Exercise directions: Give the number of lines in the entries that contain "freno". State only the count.

Data section:
───

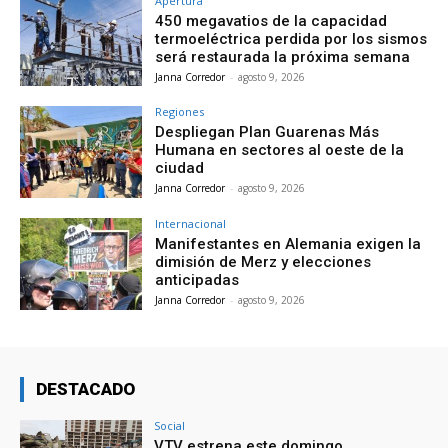
Apertura
450 megavatios de la capacidad
termoeléctrica perdida por los sismos
será restaurada la próxima semana
Janna Corredor
-
agosto 9, 2026
Regiones
Despliegan Plan Guarenas Más
Humana en sectores al oeste de la
ciudad
Janna Corredor
-
agosto 9, 2026
Internacional
Manifestantes en Alemania exigen la
dimisión de Merz y elecciones
anticipadas
Janna Corredor
-
agosto 9, 2026
DESTACADO
Social
VTV estrena este domingo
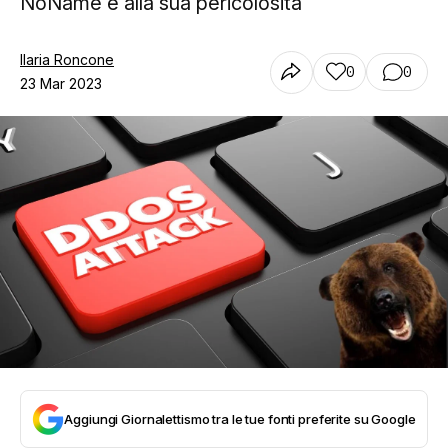
NoName e alla sua pericolosità
Ilaria Roncone
0
0
23 Mar 2023
Aggiungi Giornalettismo tra le tue fonti preferite su Google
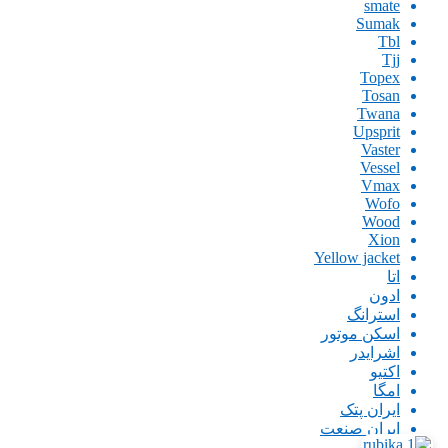
smate
Sumak
Tbl
Tjj
Topex
Tosan
Twana
Upsprit
Vaster
Vessel
Vmax
Wofo
Wood
Xion
Yellow jacket
اتا
ادون
استرانگ
اسکن موتور
اشرایدر
اکتیو
امگا
ایران پتک
ایران صنعت
اینگو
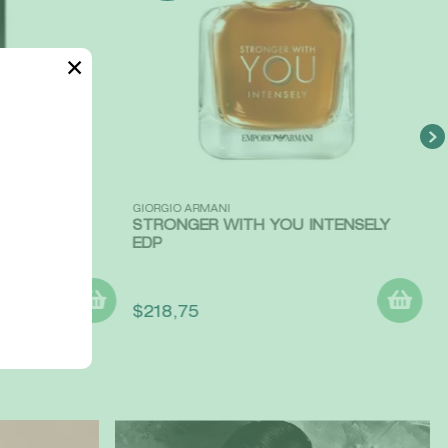
✕
Vista rápida
GIORGIO ARMANI
STRONGER WITH YOU INTENSELY
EDP
$
218
,
75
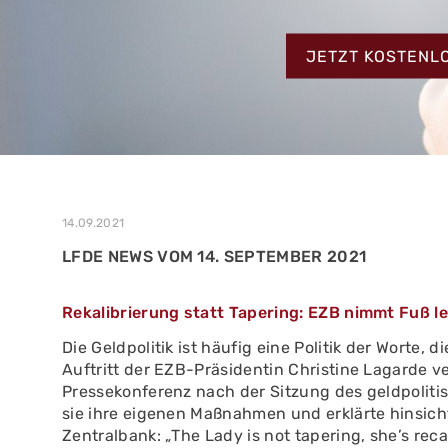
MEHR ERFAHREN
ZUM TESTBERIC
MEHR ERFAHREN
JETZT KOSTENL
MEHR ERFAHREN
14.09.2021
LFDE NEWS VOM 14. SEPTEMBER 2021
Rekalibrierung statt Tapering: EZB nimmt Fuß l
Die Geldpolitik ist häufig eine Politik der Worte, 
Auftritt der EZB-Präsidentin Christine Lagarde v
Pressekonferenz nach der Sitzung des geldpoli
sie ihre eigenen Maßnahmen und erklärte hinsich
Zentralbank: „The Lady is not tapering, she’s recal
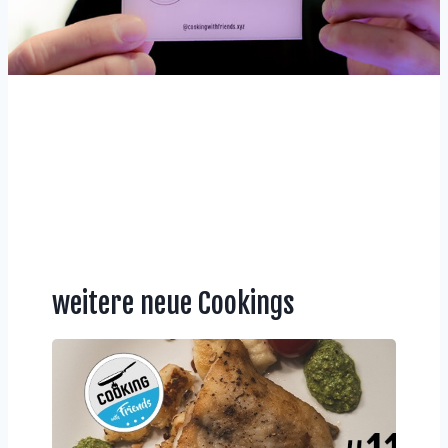
weitere neue Cookings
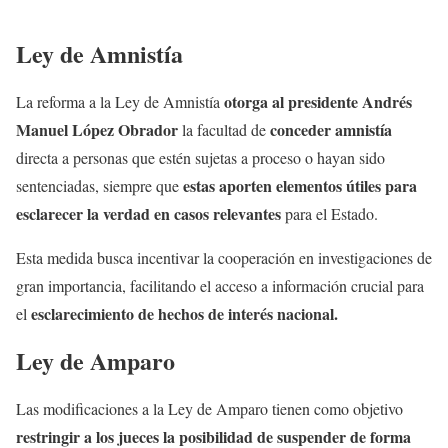
Ley de Amnistía
otorga al presidente Andrés
La reforma a la Ley de Amnistía
Manuel López Obrador
conceder amnistía
la facultad de
directa a personas que estén sujetas a proceso o hayan sido
estas aporten elementos útiles para
sentenciadas, siempre que
esclarecer la verdad en casos relevantes
para el Estado.
Esta medida busca incentivar la cooperación en investigaciones de
gran importancia, facilitando el acceso a información crucial para
esclarecimiento de hechos de interés nacional.
el
Ley de Amparo
Las modificaciones a la Ley de Amparo tienen como objetivo
restringir a los jueces la posibilidad de suspender de forma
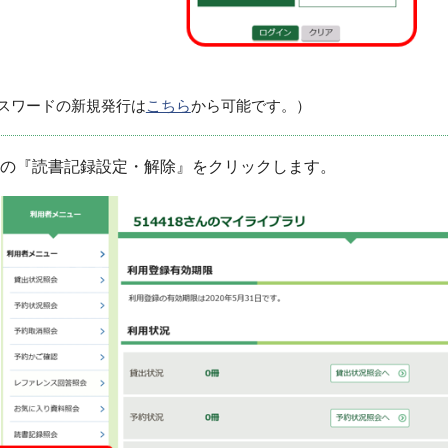
ードの新規発行は
こちら
から可能です。）
の『読書記録設定・解除』をクリックします。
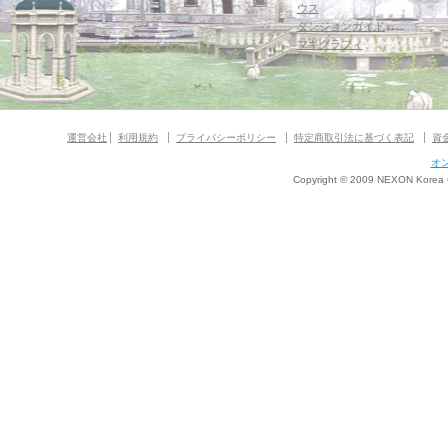
ウス
ダンジョンガイド
マギグラフィ
運営会社
利用規約
プライバシーポリシー
特定商取引法に基づく表記
資
オ
Copyright © 2009 NEXON Korea Co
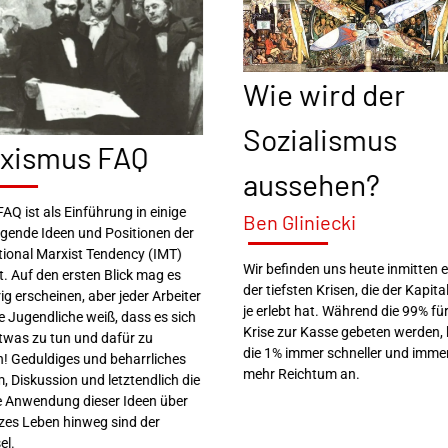
Wie wird der
Sozialismus
xismus FAQ
aussehen?
FAQ ist als Einführung in einige
Ben Gliniecki
gende Ideen und Positionen der
tional Marxist Tendency (IMT)
Wir befinden uns heute inmitten e
. Auf den ersten Blick mag es
der tiefsten Krisen, die der Kapit
ig erscheinen, aber jeder Arbeiter
je erlebt hat. Während die 99% für
e Jugendliche weiß, dass es sich
Krise zur Kasse gebeten werden,
etwas zu tun und dafür zu
die 1% immer schneller und imme
n! Geduldiges und beharrliches
mehr Reichtum an.
, Diskussion und letztendlich die
e Anwendung dieser Ideen über
zes Leben hinweg sind der
el.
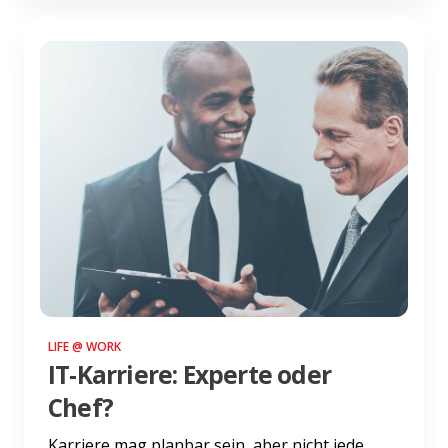
LIFE @ WORK
IT-Karriere: Experte oder
Chef?
Karriere mag planbar sein, aber nicht jede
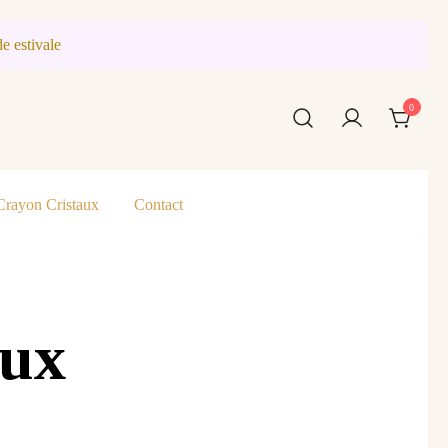
e estivale
0
Crayon Cristaux
Contact
aux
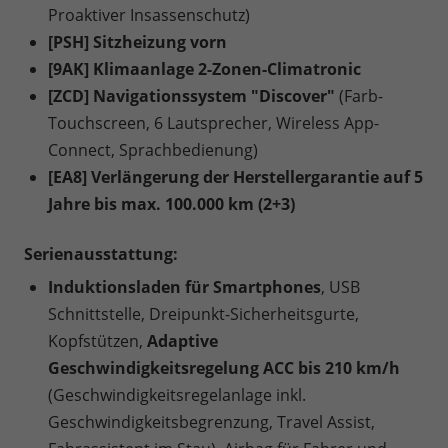
Proaktiver Insassenschutz)
[PSH] Sitzheizung vorn
[9AK] Klimaanlage 2-Zonen-Climatronic
[ZCD] Navigationssystem "Discover"
(Farb-
Touchscreen, 6 Lautsprecher, Wireless App-
Connect, Sprachbedienung)
[EA8] Verlängerung der Herstellergarantie auf 5
Jahre bis max. 100.000 km (2+3)
Serienausstattung:
Induktionsladen für Smartphones
, USB
Schnittstelle, Dreipunkt-Sicherheitsgurte,
Kopfstützen,
Adaptive
Geschwindigkeitsregelung ACC bis 210 km/h
(Geschwindigkeitsregelanlage inkl.
Geschwindigkeitsbegrenzung, Travel Assist,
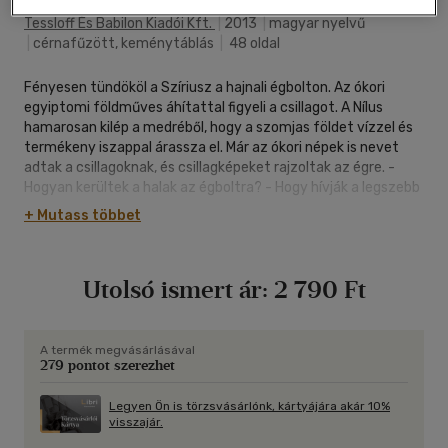
Tessloff És Babilon Kiadói Kft.
|
2013
|
magyar nyelvű
|
cérnafűzött, keménytáblás
|
48 oldal
Fényesen tündököl a Szíriusz a hajnali égbolton. Az ókori
egyiptomi földműves áhítattal figyeli a csillagot. A Nílus
hamarosan kilép a medréből, hogy a szomjas földet vízzel és
termékeny iszappal árassza el. Már az ókori népek is nevet
adtak a csillagoknak, és csillagképeket rajzoltak az égre. -
Hogyan kerültek a halak az égboltra? - Hogy hívják a legszebb
téli csillagképet? - Milyen messze vannak tőlünk a csillagok?
+ Mutass többet
Olvasmányos leírások az égbolt csillagképeiről és a hozzájuk
fűződő mondákat!
Utolsó ismert ár:
2 790 Ft
A termék megvásárlásával
279 pontot szerezhet
Legyen Ön is törzsvásárlónk, kártyájára akár 10%
visszajár.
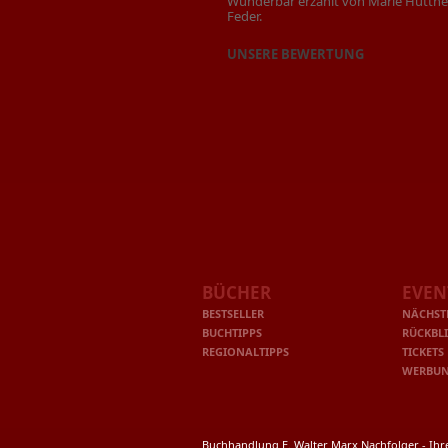
Wunderbar erzählt von Marie Hüttner 
Feder.
UNSERE BEWERTUNG
BÜCHER
EVEN
BESTSELLER
NÄCHST
BUCHTIPPS
RÜCKBL
REGIONALTIPPS
TICKETS
WERBU
Buchhandlung E. Walter Marx Nachfolger - Ih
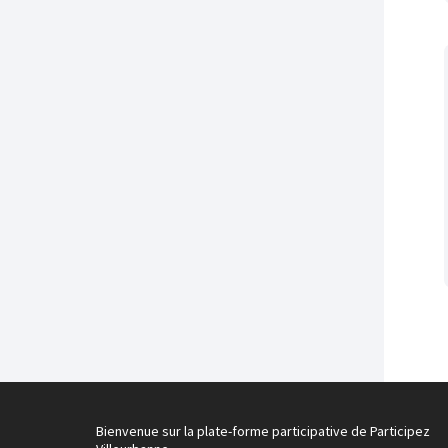
Bienvenue sur la plate-forme participative de Participez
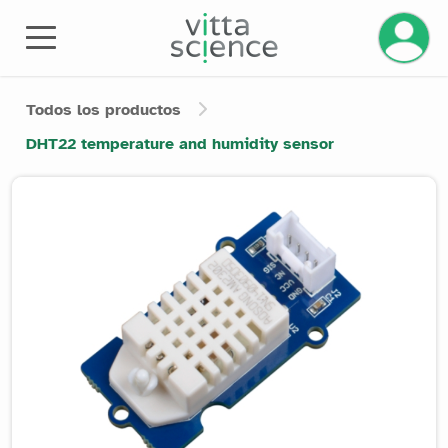
Gestiona
Todos los productos
DHT22 temperature and humidity sensor
Product image slider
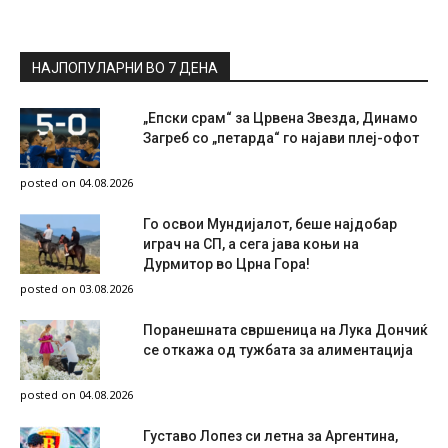
НАЈПОПУЛАРНИ ВО 7 ДЕНА
„Епски срам“ за Црвена Звезда, Динамо
Загреб со „петарда“ го најави плеј-офот
posted on 04.08.2026
Го освои Мундијалот, беше најдобар
играч на СП, а сега јава коњи на
Дурмитор во Црна Гора!
posted on 03.08.2026
Поранешната свршеница на Лука Дончиќ
се откажа од тужбата за алиментација
posted on 04.08.2026
Густаво Лопез си летна за Аргентина,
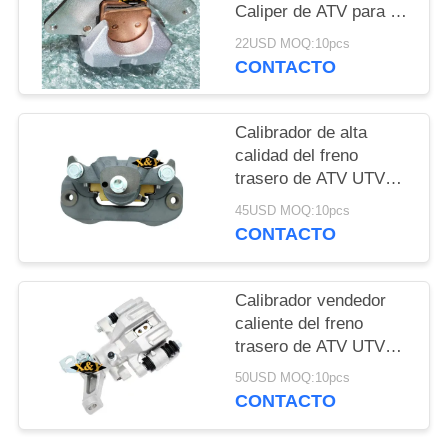
Caliper de ATV para el
ranchero TRX420
PRIVACY
22USD MOQ:10pcs
/500/680 de HONDA
CONTACTO
POLICY
Calibrador de alta
calidad del freno
trasero de ATV UTV
para Honda SXS 1000
45USD MOQ:10pcs
2017 con las zapatas
CONTACTO
de freno
Calibrador vendedor
caliente del freno
trasero de ATV UTV
para HONDA TRX680
50USD MOQ:10pcs
CONTACTO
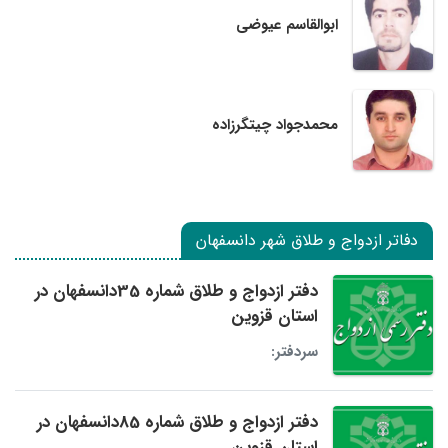
ابوالقاسم عیوضی
محمدجواد چیتگرزاده
دفاتر ازدواج و طلاق شهر دانسفهان
دفتر ازدواج و طلاق شماره 35دانسفهان در
استان قزوین
سردفتر:
دفتر ازدواج و طلاق شماره 85دانسفهان در
استان قزوین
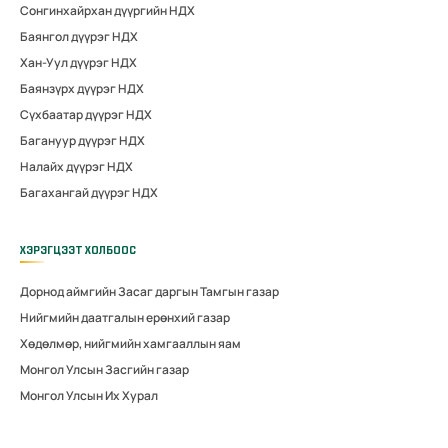
Сонгинхайрхан дүүргийн НДХ
Баянгол дүүрэг НДХ
Хан-Уул дүүрэг НДХ
Баянзүрх дүүрэг НДХ
Сүхбаатар дүүрэг НДХ
Багануур дүүрэг НДХ
Налайх дүүрэг НДХ
Багахангай дүүрэг НДХ
ХЭРЭГЦЭЭТ ХОЛБООС
Дорнод аймгийн Засаг даргын Тамгын газар
Нийгмийн даатгалын ерөнхий газар
Хөдөлмөр, нийгмийн хамгааллын яам
Монгол Улсын Засгийн газар
Монгол Улсын Их Хурал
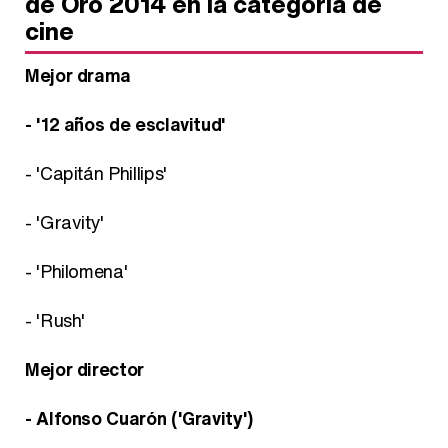
de Oro 2014 en la categoría de
cine
Mejor drama
- '12 años de esclavitud'
- 'Capitán Phillips'
- 'Gravity'
- 'Philomena'
- 'Rush'
Mejor director
- Alfonso Cuarón ('Gravity')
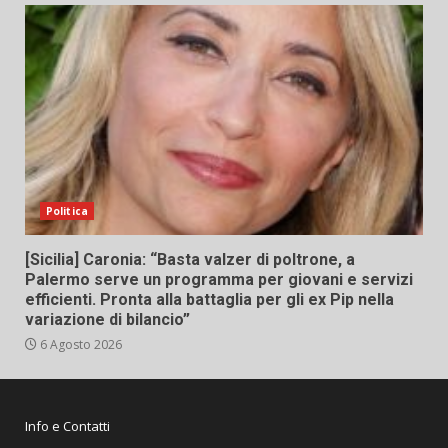
Politica
[Sicilia] Caronia: “Basta valzer di poltrone, a
Palermo serve un programma per giovani e servizi
efficienti. Pronta alla battaglia per gli ex Pip nella
variazione di bilancio”
6 Agosto 2026
Info e Contatti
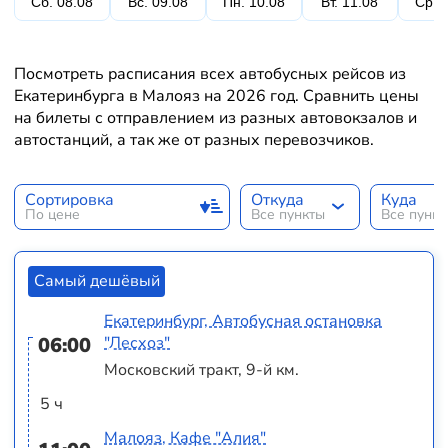
Сб. 08.08
Вс. 09.08
Пн. 10.08
Вт. 11.08
Ср. 
Посмотреть расписания всех автобусных рейсов из
Екатеринбурга в Малояз на 2026 год. Сравнить цены
на билеты с отправлением из разных автовокзалов и
автостанций, а так же от разных перевозчиков.
Сортировка
Откуда
Куда
По цене
Все пункты
Все пунк
Самый дешёвый
Екатеринбург, Автобусная остановка
06:00
"Лесхоз"
Московский тракт, 9-й км.
5 ч
Малояз, Кафе "Алия"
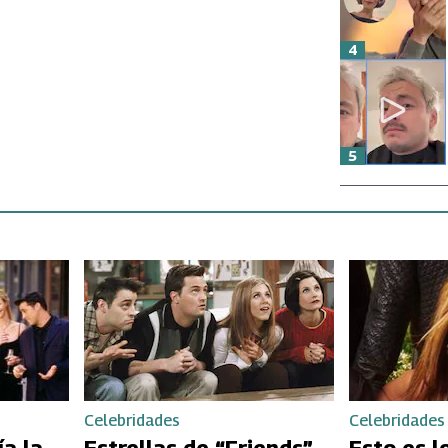
4
5
Celebridades
Celebridades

───

Solution to the exercise: 3